Understanding the letter ‘a’

Published in

BuzzRobot

8 min readNov 1, 2017

“The center problem of AI is the question: What is the letter ‘a’?”
“For any program to handle letterforms with the flexibility that human beings do, it would have to possess full-scale artificial intelligence”
— Douglas Hofstadter,
“Metamagical Themas: Questing For The Essence Of Mind And Pattern”

Two research papers seem to be targeted at the same thing appeared recently: the Hinton’s work on Capsules and Vicarious’ paper on Recursive Cortical Network.

Both propose a new kind of architectures aimed at better representing our neural machinery to be able to replace currently industrial leaders — the convolutional neural networks (CNNs).

Both works propose their own path towards general intelligence.

Recursive Cortical Network (RCN)

The Vicarious paper (published in Science, 26 Oct 2017) targets at solving the common sense problem with a new kind of computer vision model called RCN. Vicarious aims to build the models which are compositional, factorized, hierarchical, and flexibly queryable.

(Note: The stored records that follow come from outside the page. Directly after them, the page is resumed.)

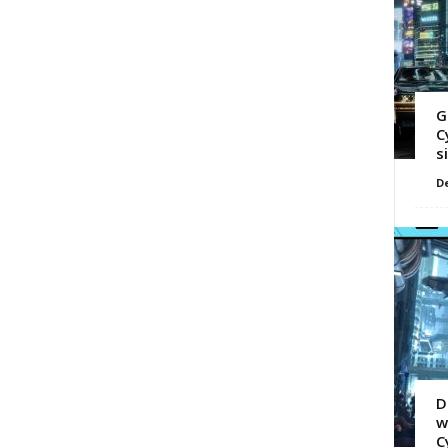
G
C
s
D
D
w
C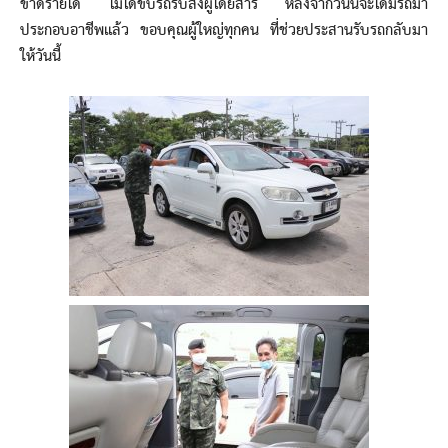
ขาดรายได้ ไม่ได้ขับรถรับส่งผู้โดยสาร หลังจากวันนี้จะได้มีรถมา
ประกอบอาชีพแล้ว ขอบคุณผู้ใหญ่ทุกคน ที่ช่วยประสานรับรถกลับมา
ให้วันนี้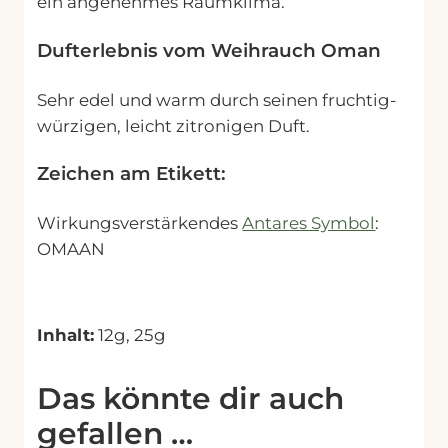
ein angenehmes Raumklima.
Dufterlebnis vom Weihrauch Oman
Sehr edel und warm durch seinen fruchtig-
würzigen, leicht zitronigen Duft.
Zeichen am Etikett:
Wirkungsverstärkendes
Antares Symbol
:
OMAAN
Inhalt:
12g, 25g
Das könnte dir auch
gefallen …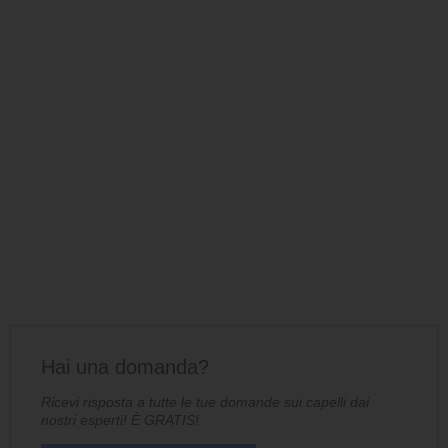
Hai una domanda?
Ricevi risposta a tutte le tue domande sui capelli dai
nostri esperti! È GRATIS!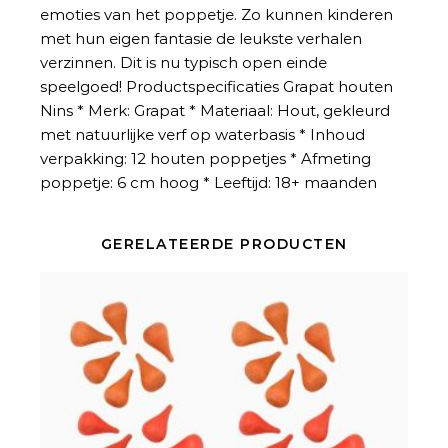
emoties van het poppetje. Zo kunnen kinderen
met hun eigen fantasie de leukste verhalen
verzinnen. Dit is nu typisch open einde
speelgoed! Productspecificaties Grapat houten
Nins * Merk: Grapat * Materiaal: Hout, gekleurd
met natuurlijke verf op waterbasis * Inhoud
verpakking: 12 houten poppetjes * Afmeting
poppetje: 6 cm hoog * Leeftijd: 18+ maanden
GERELATEERDE PRODUCTEN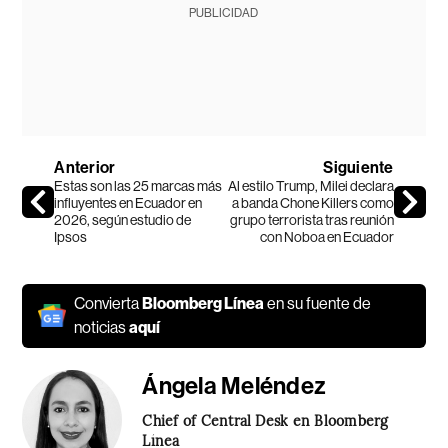
PUBLICIDAD
Anterior
Siguiente
Estas son las 25 marcas más
Al estilo Trump, Milei declara
influyentes en Ecuador en
a banda Chone Killers como
2026, según estudio de
grupo terrorista tras reunión
Ipsos
con Noboa en Ecuador
Convierta
Bloomberg Línea
en su fuente de
noticias
aquí
Ángela Meléndez
Chief of Central Desk en Bloomberg
Línea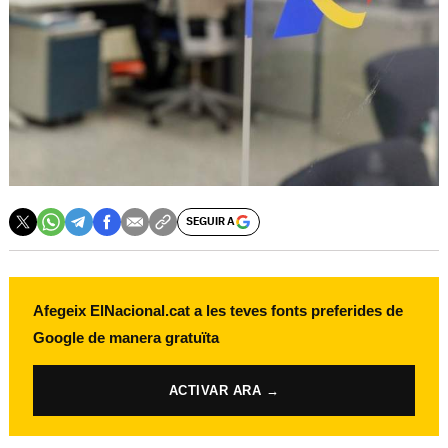
SEGUIR A
Afegeix ElNacional.cat a les teves fonts preferides de
Google de manera gratuïta
ACTIVAR ARA →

RCN does not start from “tabula rasa” and begins with “scaffolding”, prior structure that facilitates model building.

According to the blog:

“RCN is an object-based model that assumes factorization of contours and surfaces, and objects and background. RCN also represents shape explicitly, and the presence of lateral connections allows it to pool across large transformations without losing specificity, thereby increasing its invariance. Compositionality allows RCN to represent scenes with multiple objects while only requiring explicit training on individual objects. All of these features of RCN derive from our assumption that evolution has endowed the neocortex with similar scaffolding that makes it easy to learn representations in our world compared to starting from a totally blank slate.”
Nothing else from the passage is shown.